Las Naciones Unidas mantienen su firme propósito de ayudar a las
personas y a los países a superar ese triste legado, combatiendo
a la vez las formas contemporáneas de la esclavitud (como el trabajo
forzoso, especialmente con fines de explotación sexual) que siguen
siendo una lacra en nuestra conciencia colectiva.
El racismo es también una de las causas del genocidio. Se deben
condenar las prácticas e ideologías racistas y todo discurso
público deshumanizante que niegue a grupos humanos enteros su dignidad
y sus derechos. Más aún, debemos robustecer nuestra capacidad
de alerta anticipada y prevención del genocidio, el asesinato en
masa, la depuración étnica y crímenes comparables,
y apoyar verdaderamente los esfuerzos por llevar a sus autores ante la
justicia, por ejemplo, por conducto del Tribunal Penal Internacional.
Espero nombrar, en breve, a un asesor especial de las Naciones Unidas
sobre la prevención del genocidio y formular otras propuestas para
consolidar nuestras actividades al respecto.
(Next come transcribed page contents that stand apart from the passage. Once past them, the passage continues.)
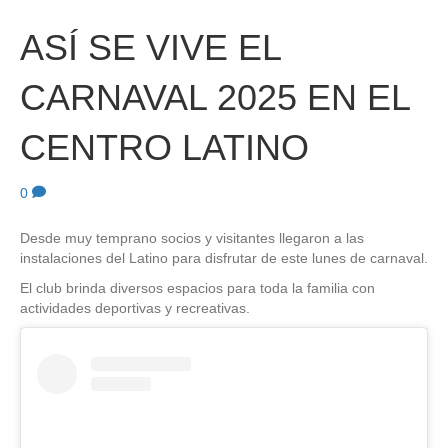
ASÍ SE VIVE EL
CARNAVAL 2025 EN EL
CENTRO LATINO
0
Desde muy temprano socios y visitantes llegaron a las
instalaciones del Latino para disfrutar de este lunes de carnaval.
El club brinda diversos espacios para toda la familia con
actividades deportivas y recreativas.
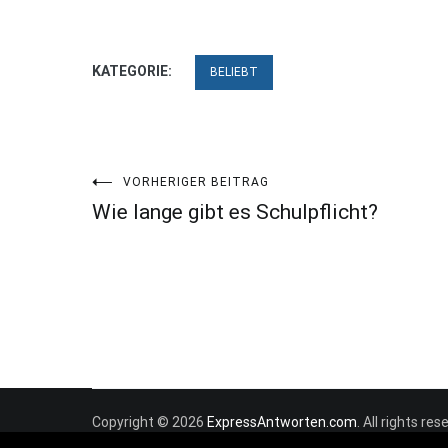
KATEGORIE:
BELIEBT
Beitragsnavigation
VORHERIGER BEITRAG
Wie lange gibt es Schulpflicht?
Copyright © 2026
ExpressAntworten.com
. All rights r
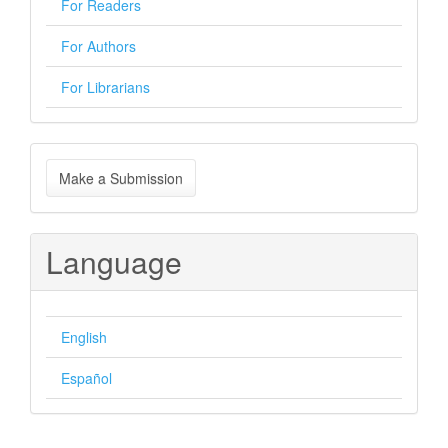
For Readers
For Authors
For Librarians
Make
Make a Submission
a
Submission
Language
English
Español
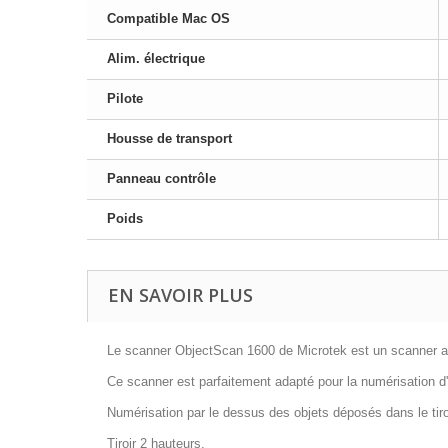
Compatible Mac OS
Alim. électrique
Pilote
Housse de transport
Panneau contrôle
Poids
EN SAVOIR PLUS
Le scanner ObjectScan 1600 de Microtek est un scanner a
Ce scanner est
parfaitement adapté
pour la numérisation d
Numérisation par le dessus des objets déposés dans le tiro
Tiroir 2 hauteurs.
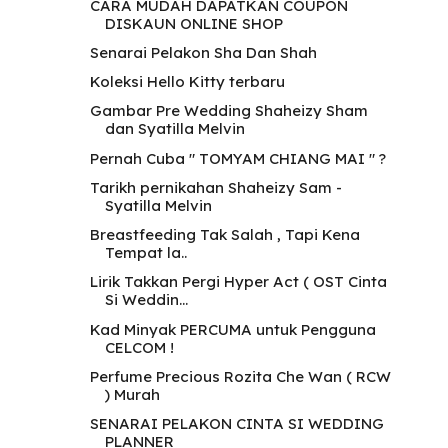
CARA MUDAH DAPATKAN COUPON
DISKAUN ONLINE SHOP
Senarai Pelakon Sha Dan Shah
Koleksi Hello Kitty terbaru
Gambar Pre Wedding Shaheizy Sham
dan Syatilla Melvin
Pernah Cuba " TOMYAM CHIANG MAI " ?
Tarikh pernikahan Shaheizy Sam -
Syatilla Melvin
Breastfeeding Tak Salah , Tapi Kena
Tempat la..
Lirik Takkan Pergi Hyper Act ( OST Cinta
Si Weddin...
Kad Minyak PERCUMA untuk Pengguna
CELCOM !
Perfume Precious Rozita Che Wan ( RCW
) Murah
SENARAI PELAKON CINTA SI WEDDING
PLANNER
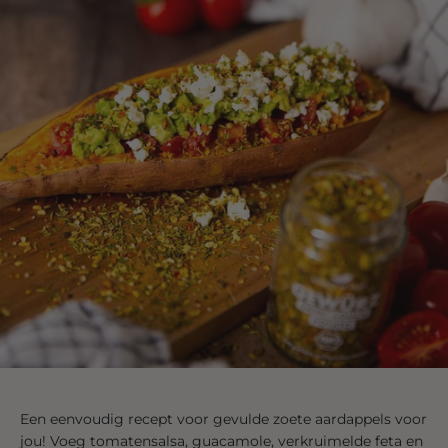
Een eenvoudig recept voor gevulde zoete aardappels voor
jou! Voeg tomatensalsa, guacamole, verkruimelde feta en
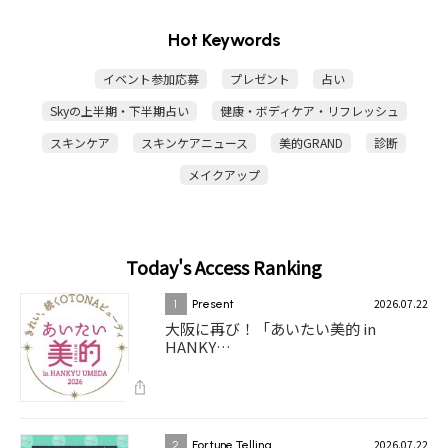
Hot Keywords
イベント参加応募
プレゼント
占い
Skyの上半期・下半期占い
健康・ボディケア・リフレッシュ
スキンケア
スキンケアニュース
美的GRAND
診断
メイクアップ
Today's Access Ranking
2026.07.22
1
Present
大阪に再び！「あいたい美的 in
HANKY…
2026.07.22
2
Fortune Telling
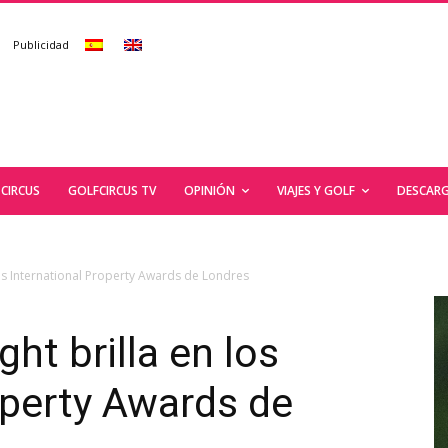
Publicidad
CIRCUS
GOLFCIRCUS TV
OPINIÓN
VIAJES Y GOLF
DESCARG
los International Property Awards de Londres
ht brilla en los
operty Awards de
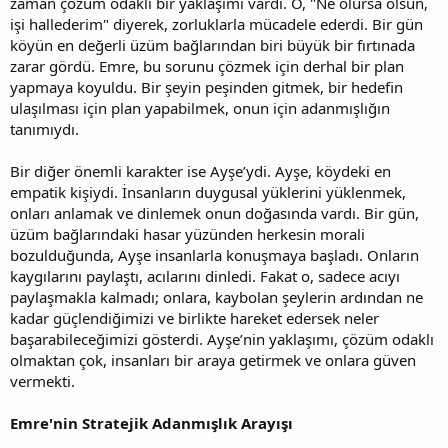
zaman çözüm odaklı bir yaklaşımı vardı. O, "Ne olursa olsun,
işi hallederim" diyerek, zorluklarla mücadele ederdi. Bir gün
köyün en değerli üzüm bağlarından biri büyük bir fırtınada
zarar gördü. Emre, bu sorunu çözmek için derhal bir plan
yapmaya koyuldu. Bir şeyin peşinden gitmek, bir hedefin
ulaşılması için plan yapabilmek, onun için adanmışlığın
tanımıydı.
Bir diğer önemli karakter ise Ayşe’ydi. Ayşe, köydeki en
empatik kişiydi. İnsanların duygusal yüklerini yüklenmek,
onları anlamak ve dinlemek onun doğasında vardı. Bir gün,
üzüm bağlarındaki hasar yüzünden herkesin morali
bozulduğunda, Ayşe insanlarla konuşmaya başladı. Onların
kaygılarını paylaştı, acılarını dinledi. Fakat o, sadece acıyı
paylaşmakla kalmadı; onlara, kaybolan şeylerin ardından ne
kadar güçlendiğimizi ve birlikte hareket edersek neler
başarabileceğimizi gösterdi. Ayşe’nin yaklaşımı, çözüm odaklı
olmaktan çok, insanları bir araya getirmek ve onlara güven
vermekti.
Emre'nin Stratejik Adanmışlık Arayışı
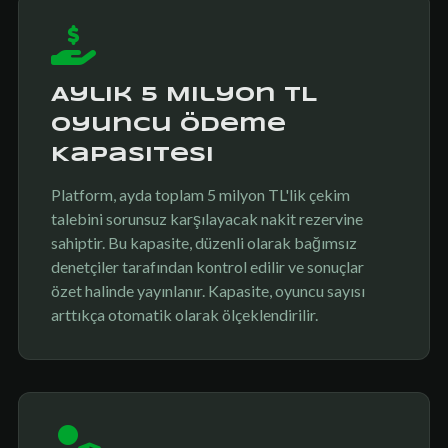
Aylık 5 Milyon TL
Oyuncu Ödeme
Kapasitesi
Platform, ayda toplam 5 milyon TL'lik çekim
talebini sorunsuz karşılayacak nakit rezervine
sahiptir. Bu kapasite, düzenli olarak bağımsız
denetçiler tarafından kontrol edilir ve sonuçlar
özet halinde yayınlanır. Kapasite, oyuncu sayısı
arttıkça otomatik olarak ölçeklendirilir.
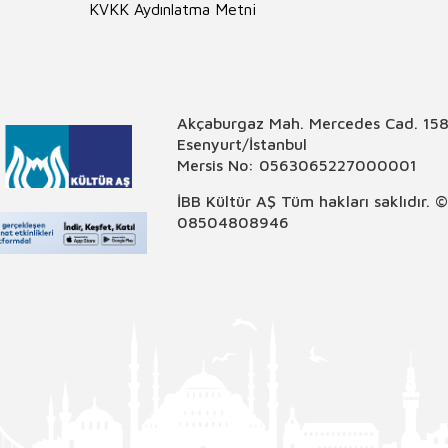
KVKK Aydınlatma Metni
Akçaburgaz Mah. Mercedes Cad. 158
Esenyurt/İstanbul
Mersis No: 0563065227000001
İBB Kültür AŞ Tüm hakları saklıdır. 
08504808946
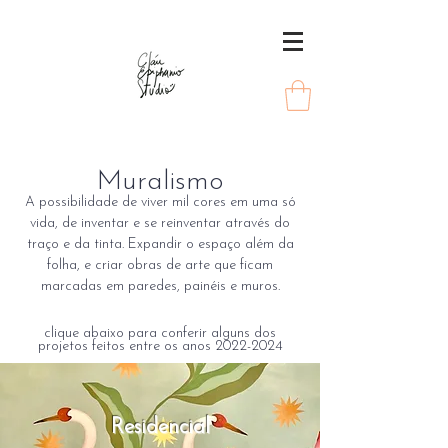
Muralismo
A possibilidade de viver mil cores em uma só
vida, de inventar e se reinventar através do
traço e da tinta. Expandir o espaço além da
folha, e criar obras de arte que ficam
marcadas em paredes, painéis e
muros.
clique abaixo para conferir alguns dos
projetos feitos entre os anos
2022-2024
Residencial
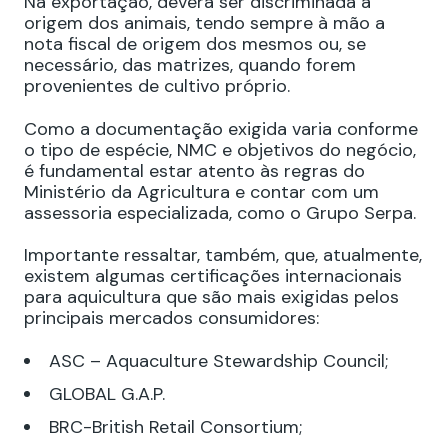
Na exportação, deverá ser discriminada a
origem dos animais, tendo sempre à mão a
nota fiscal de origem dos mesmos ou, se
necessário, das matrizes, quando forem
provenientes de cultivo próprio.
Como a documentação exigida varia conforme
o tipo de espécie, NMC e objetivos do negócio,
é fundamental estar atento às regras do
Ministério da Agricultura e contar com um
assessoria especializada, como o Grupo Serpa.
Importante ressaltar, também, que, atualmente,
existem algumas certificações internacionais
para aquicultura que são mais exigidas pelos
principais mercados consumidores:
ASC – Aquaculture Stewardship Council;
GLOBAL G.A.P.
BRC-British Retail Consortium;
La tolerancia, el diálogo intercultural y el respeto a la diversidad
son más indispensables que nunca en un mundo en que los pueblos
se interrelacionan de manera cada vez más estrecha. Confiamos sobre
todo en que los gobiernos demuestren voluntad política y actúen
decididamente. Ojalá que en este Día Internacional de la
Eliminación de la Discriminación Racial todos nos sintamos
inspirados por el principio fundamental, consagrado en la Carta de las
Naciones Unidas y en la Declaración Universal de Derechos Humanos,
de la igualdad de todos los seres humanos.